Understanding the Old Hispanic Office

Understanding the Old Hispanic Office

Author: Emma Hornby

Publisher: Cambridge University Press

Published: 2022-11-30

Total Pages: 475

ISBN-13: 1108845894

DOWNLOAD EBOOK

An innovative, scholarly introduction to the distinctive and enigmatic Christian liturgy of early medieval Iberia.
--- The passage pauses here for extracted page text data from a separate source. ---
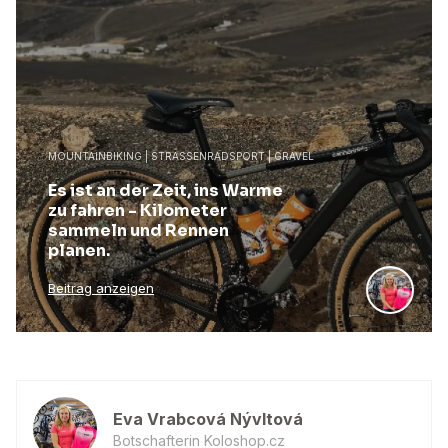
MOUNTAINBIKING | STRASSENRADSPORT | GRAVEL
Es ist an der Zeit, ins Warme
zu fahren - Kilometer
sammeln und Rennen
planen.
Beitrag anzeigen
Eva Vrabcová Nývltová
Botschafterin Koloshop.cz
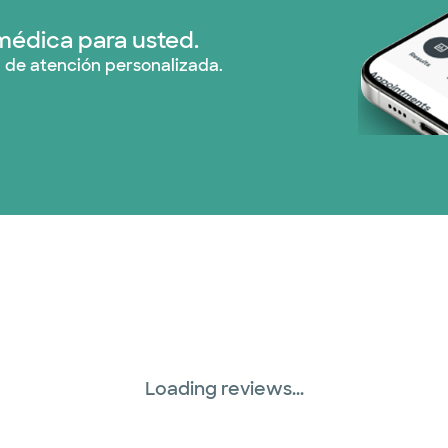
médica para usted.
 de atención personalizada.
Loading reviews...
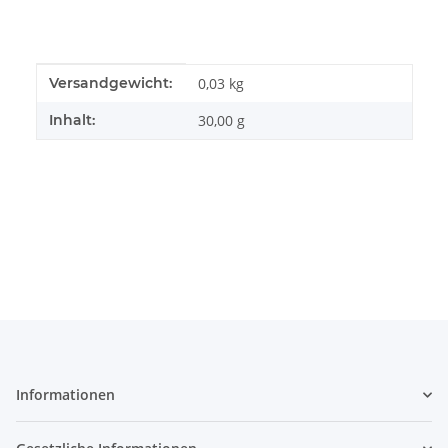
Produkteigenschaft
Wert
Versandgewicht:
0,03 kg
Inhalt:
30,00 g
Informationen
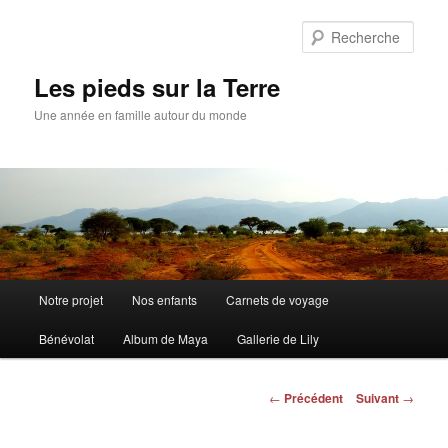
Aller
au
Rech
contenu
principal
Les pieds sur la Terre
Une année en famille autour du monde
Menu
Notre projet
Nos enfants
Carnets de voyage
principal
Bénévolat
Album de Maya
Gallerie de Lily
Navigation
←
Précédent
Suivant
→
des
articles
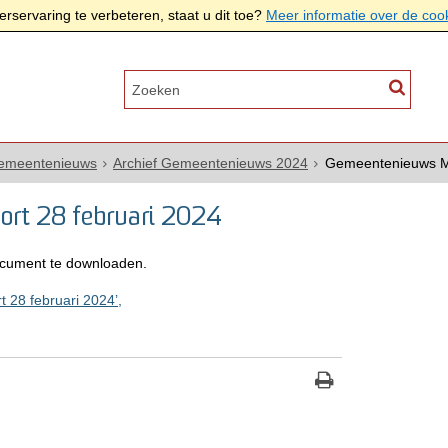
rservaring te verbeteren, staat u dit toe?
Meer informatie over de coo
Gemeentenieuws
Archief Gemeentenieuws 2024
Gemeentenieuws Mo
rt 28 februari 2024
cument te downloaden.
28 februari 2024’,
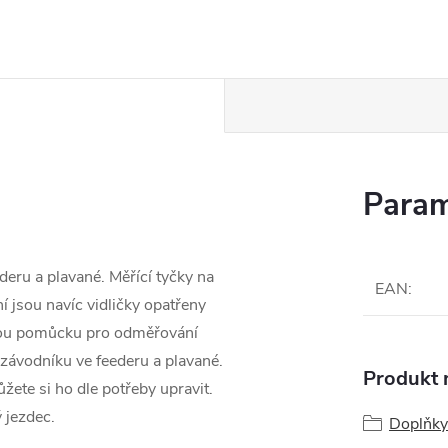
Param
eru a plavané. Měřící tyčky na
EAN
:
í jsou navíc vidličky opatřeny
ělou pomůcku pro odměřování
 závodníku ve feederu a plavané.
Produkt n
ete si ho dle potřeby upravit.
 jezdec.
Doplňky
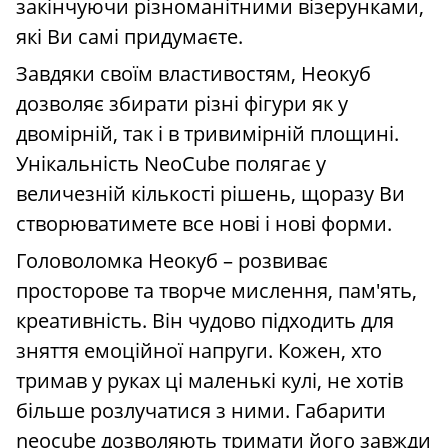
закінчуючи різноманітними візерунками,
які Ви самі придумаєте.
Завдяки своїм властивостям, Неокуб
дозволяє збирати різні фігури як у
двомірній, так і в тривимірній площині.
Унікальність NeoCube полягає у
величезній кількості рішень, щоразу Ви
створюватимете все нові і нові форми.
Головоломка Неокуб – розвиває
просторове та творче мислення, пам'ять,
креативність. Він чудово підходить для
зняття емоційної напруги. Кожен, хто
тримав у руках ці маленькі кулі, не хотів
більше розлучатися з ними. Габарити
neocube дозволяють тримати його завжди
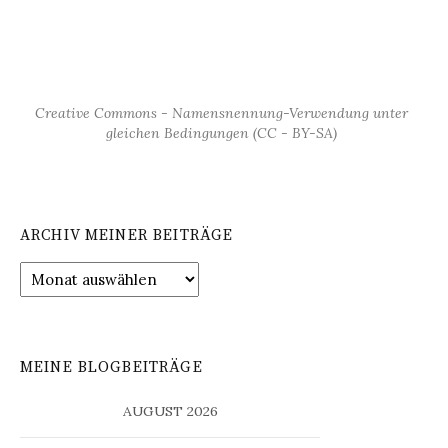
Creative Commons - Namensnennung-Verwendung unter
gleichen Bedingungen (CC - BY-SA)
ARCHIV MEINER BEITRÄGE
Archiv
meiner
Beiträge
MEINE BLOGBEITRÄGE
AUGUST 2026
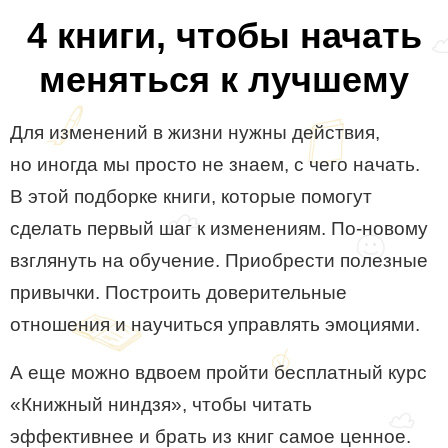
4 книги, чтобы начать
меняться к лучшему
Для изменений в жизни нужны действия,
но иногда мы просто не знаем, с чего начать.
В этой подборке книги, которые помогут
сделать первый шаг к изменениям. По-новому
взглянуть на обучение. Приобрести полезные
привычки. Построить доверительные
отношения и научиться управлять эмоциями.
А еще можно вдвоем пройти бесплатный курс
«Книжный ниндзя», чтобы читать
эффективнее и брать из книг самое ценное.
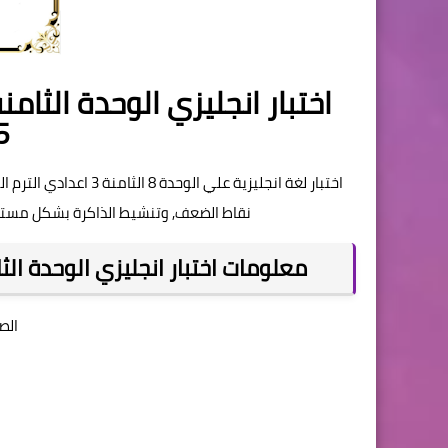
اختبار انجليزي الوحدة الثامن
5
اختبار لغة انجليزية عل
نقاط الضعف, وتنشيط الذاكرة بشكل مستمر, 
معلومات اختبار انجليزي الوحدة الثامن
الص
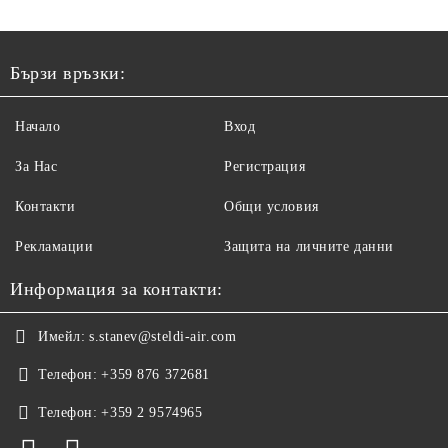
Бързи връзки:
Начало
Вход
За Нас
Регистрация
Контакти
Общи условия
Рекламации
Защита на личните данни
Информация за контакти:
Имейл:
s.stanev@steldi-air.com
Телефон:
+359 876 372681
Телефон:
+359 2 9574965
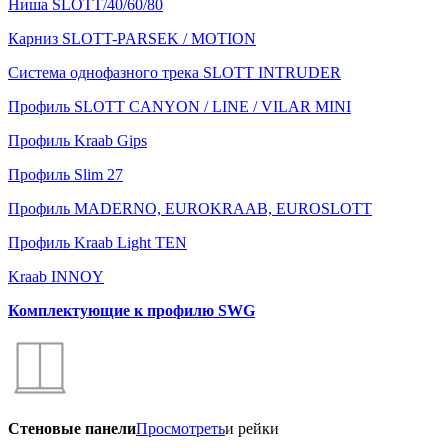
Ниша SLOTT/40/60/80
Карниз SLOTT-PARSEK / MOTION
Система однофазного трека SLOTT INTRUDER
Профиль SLOTT CANYON / LINE / VILAR MINI
Профиль Kraab Gips
Профиль Slim 27
Профиль MADERNO, EUROKRAAB, EUROSLOTT
Профиль Kraab Light TEN
Kraab INNOY
Комплектующие к профилю SWG
Стеновые панели
Просмотреть
и рейки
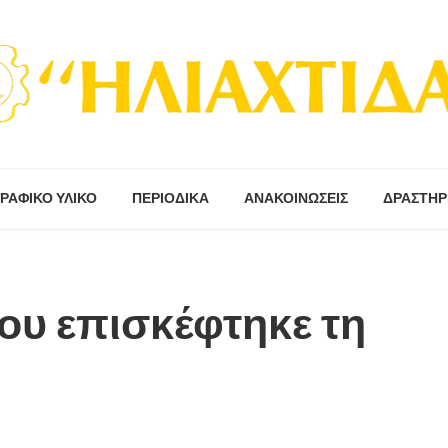
ΡΑΦΙΚΟ ΥΛΙΚΟ
ΠΕΡΙΟΔΙΚΆ
ΑΝΑΚΟΙΝΩΣΕΙΣ
ΔΡΑΣΤΗΡ
ίου επισκέφτηκε τη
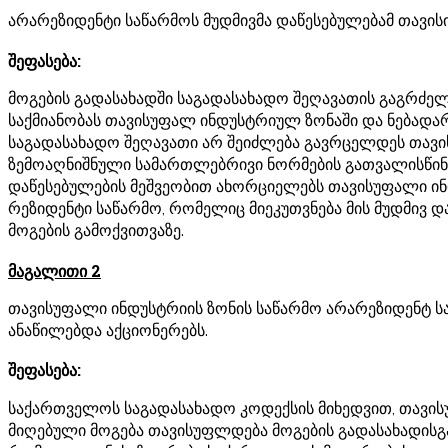
არარეზიდენტი საწარმოს მუდმივმა დაწესებულებამ თავის
შეფასება:
მოგების გადასახადში საგადასახადო შეღავათის გაგრძე
საქმიანობას თავისუფალ ინდუსტრიულ ზონაში და ნებადა
საგადასახადო შეღავათი არ შეიძლება გავრცელდეს თავი
ზემოაღნიშნული სამართლებრივი ნორმების გათვალისწინე
დაწესებულების მეშვეობით ახორციელებს თავისუფალი ინდ
რეზიდენტი საწარმო, რომელიც მიეკუთვნება მის მუდმივ დ
მოგების გამოქვითვაზე.
მაგალითი 2
თავისუფალი ინდუსტრიის ზონის საწარმო არარეზიდენტ ს
ანაწილებდა აქციონერებს.
შეფასება:
საქართველოს საგადასახადო კოდექსის მიხედვით, თავი
მიღებული მოგება თავისუფლდება მოგების გადასახადისგან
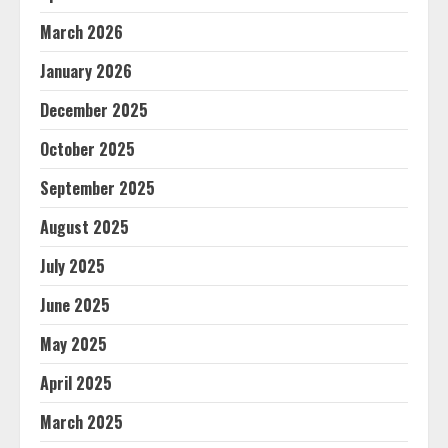
March 2026
January 2026
December 2025
October 2025
September 2025
August 2025
July 2025
June 2025
May 2025
April 2025
March 2025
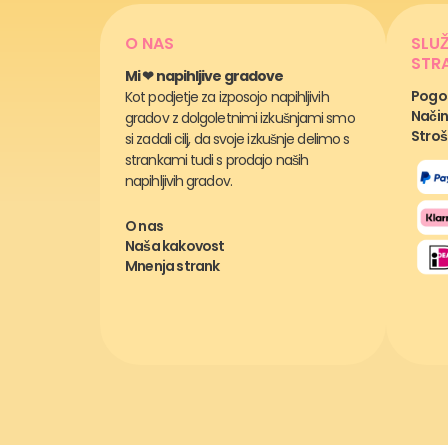
O NAS
SLU
STR
Mi ❤ napihljive gradove
Pogos
Kot podjetje za izposojo napihljivih
Način
gradov z dolgoletnimi izkušnjami smo
Stroš
si zadali cilj, da svoje izkušnje delimo s
strankami tudi s prodajo naših
napihljivih gradov.
O nas
Naša kakovost
Mnenja strank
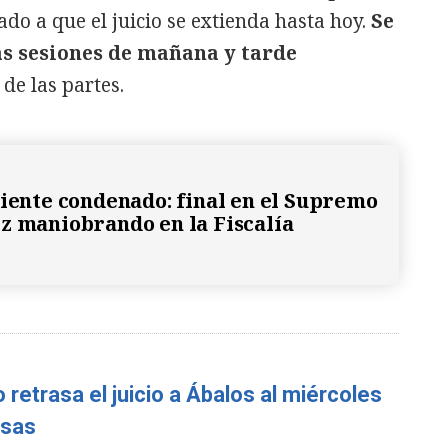
do a que el juicio se extienda hasta hoy.
Se
as sesiones de mañana y tarde
de las partes.
siente condenado: final en el Supremo
z maniobrando en la Fiscalía
 retrasa el juicio a Ábalos al miércoles
nsas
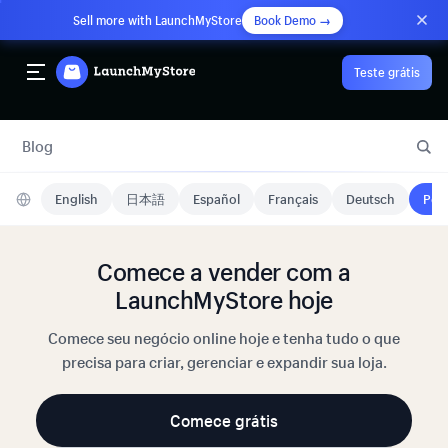
Sell more with LaunchMyStore
Book Demo →
Teste grátis
Blog
English
日本語
Español
Français
Deutsch
Port
Comece a vender com a
LaunchMyStore hoje
Comece seu negócio online hoje e tenha tudo o que
precisa para criar, gerenciar e expandir sua loja.
Comece grátis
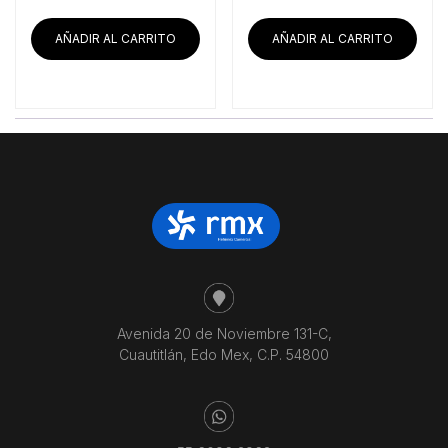
AÑADIR AL CARRITO
AÑADIR AL CARRITO
Avenida 20 de Noviembre 131-C,
Cuautitlán, Edo Mex, C.P. 54800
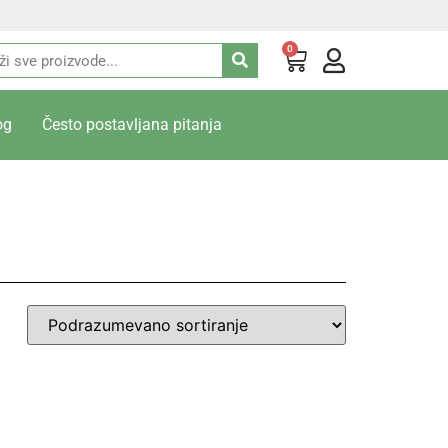
0
og
Često postavljana pitanja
Text, Liturgy, and Music in the Hispanic Rite

Text, Liturgy, and Music in the Hispanic Rite

Author: Raquel Rojo Carrillo

Publisher: Oxford University Press

Published: 2020-11-20

Total Pages: 384

ISBN-13: 0197503772

DOWNLOAD EBOOK

The Hispanic rite, a medieval non-Roman Western liturgy, was practiced across the Iberian Peninsula for over half a millennium and functioned as the most distinct marker of Christian identity in this region. As Christians typically began every liturgical day throughout the year by singing a vespertinus, this chant genre in particular provides a unique window into the cultural and religious life of medieval Iberia. The Hispanic rite has the largest corpus of extant manuscripts of all non-Roman liturgies in the West, which testifies to the importance placed on their transmission through political and cultural upheavals. Its chants, however, use a notational system that lacks clear specification of pitch and has kept them barred from in-depth study. Text, Liturgy and Music in the Hispanic Rite is the first detailed analysis of the interactions between textual, liturgical, and musical variables across the entire extant repertoire of a chant genre central to the Hispanic rite, the vespertinus. By approaching the vespertini through a holistic methodology that integrates liturgy, melody, and text, author Raquel Rojo Carrillo identifies the genre's norms and traces the different shapes it adopts across the liturgical year and on different occasions. In this way, the book offers an unprecedented insight into the liturgical edifice of the Hispanic rite and the daily experience of Christians in medieval Iberia.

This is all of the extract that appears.